この記事は2022年3月11日に「きんざいOnline:週刊金融財政事情」で公開された「日銀の政策調整を意識して日本の超長期債はスティープ化へ」を一部編集し、転載したものです。


日銀の政策調整を意識して日本の超長期債はスティープ化へ
(画像=PIXTA)

世界的な原材料価格の高騰や物流コストの上昇などを背景に、食品や日用品などの幅広い品目で値上げが相次いでいる。日本でもインフレ率は上昇傾向にあり、インフレ高進に対して日本国民は懸念を強めている。

こうしたなか、野党は日本銀行に低金利政策の修正の是非を問いただしている。これに対し日銀は、コストプッシュ型のインフレは一時的なため、金融引き締めで対応する必要には迫られていないと強調する。

日銀は、2%の物価安定目標が安定的に達成されるまで、現行の金融緩和策を粘り強く続ける方針を繰り返し示している。政府も現時点ではこうした日銀の政策運営に関して理解を示し、具体的な政策手段は日銀に任せている。

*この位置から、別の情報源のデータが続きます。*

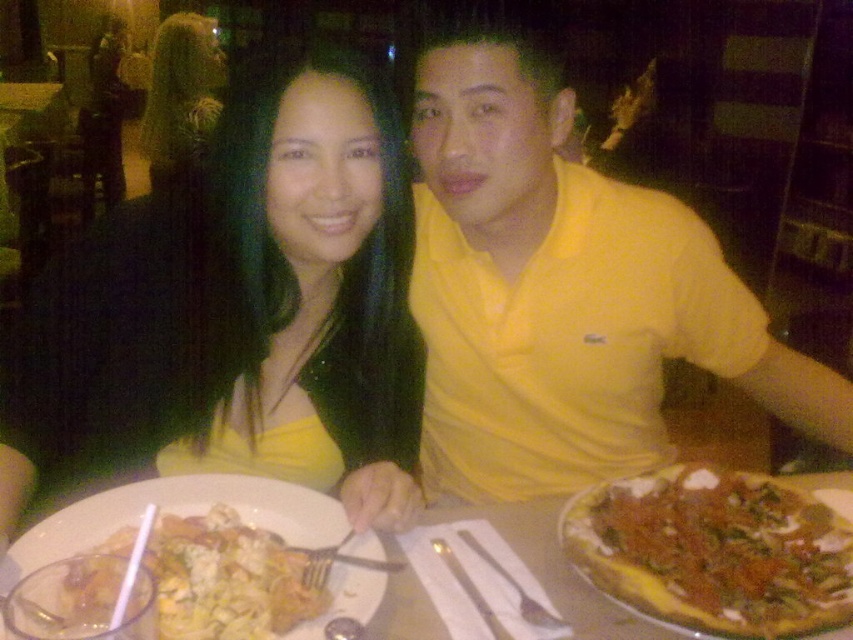 You are a waiter in a restaurant and need to place a dessert plate between the yellow matte dress at center and the golden crispy pizza at center. Which object should you move to make space?

The yellow matte dress at center is wider than the golden crispy pizza at center, so you should move the yellow matte dress at center to create enough space for the dessert plate between them.

You are a photographer standing in front of the table. You want to take a closeup of the yellow matte dress at center and the shiny black hair at center. Which object should you focus on first to ensure it is in sharp focus?

The yellow matte dress at center is closer to the viewer than the shiny black hair at center, so you should focus on the yellow matte dress at center first to ensure it is in sharp focus.

You are a photographer trying to capture a closeup of the yellow matte dress at center and the shiny black hair at center. Since the camera can only focus on one subject at a time, which one should you focus on first to ensure the other is still in the frame?

The yellow matte dress at center is located below shiny black hair at center, so you should focus on the shiny black hair at center first as it is higher up, ensuring the dress remains within the frame below. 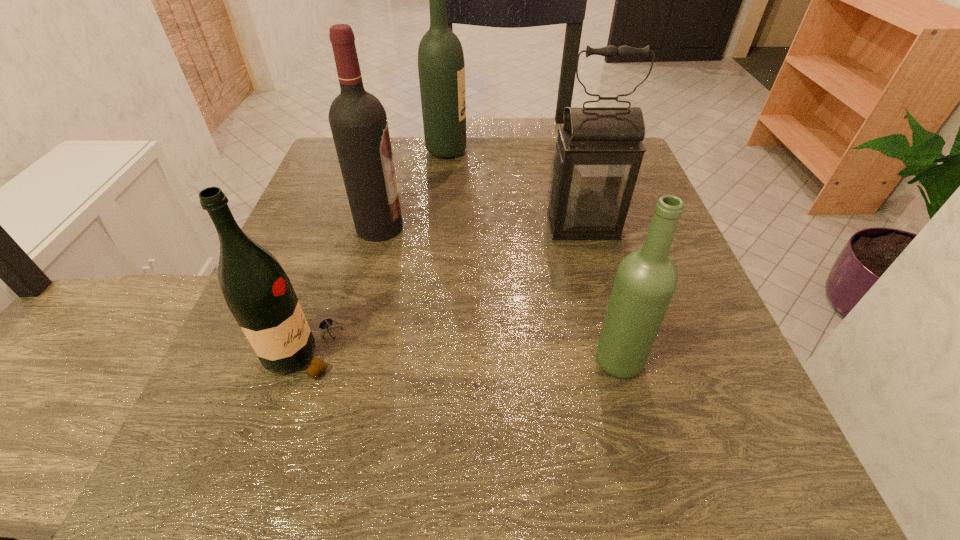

しかし、エネルギー価格の高騰でインフレがさらに進行した場合、夏の参院選を前に、野党だけでなく与党からも金融緩和政策の弊害について懸念が強まる可能性は十分に考えられる。その際は、政府が金融政策に対する現在のスタンスを継続できるか疑問が生じるだろう。

米連邦準備制度理事会(FRB)のパウエル議長は2022年3月2日に米下院で議会証言し、3月15日~3月16日に開催される米連邦公開市場委員会(FOMC )で25bpの利上げを支持する考えを再度表明した。日銀が現行の緩和策を維持すれば、日米金利差拡大を背景に円安基調が進みやすい側面もある。交易条件の悪化と円安を伴うインフレ高進を抑制すべく、日銀に緩和策の修正を求める動きが政治的に強まっても不思議ではない。

すでに市場は、短期政策金利のマイナス0.1%から0%への引き上げを予想している。例えば、短期政策金利(現状はマイナス0.1%)に対する市場の見通しを反映する「1年先1年OIS金利」は、足元で0%を超える水準となっている(下図)。また、市場は、イールドカーブ・コントロール政策(YCC)における誘導目標年限の10年から5年への短期化といった政策調整のリスクを相応の確率で織り込む。

足元で資産増に転じた毎月分配型ファンド
(画像=きんざいOnline)

ウクライナ情勢の緊迫化で、足元では織り込みの後退の動きが見られたが、前記の背景を踏まえて中長期的に展望すれば、市場は日銀が政策調整に動く確率をより強く意識するであろう。その場合、長期金利の上昇幅は、現行のYCCの下では日銀の「指値オペ」によって0.25%で抑制される。

一方、10年超の年限国債は年間を通じてならしてみれば、イールドカーブが傾斜を強めながら(スティープ化)、金利は上昇バイアスを維持する展開が予想される。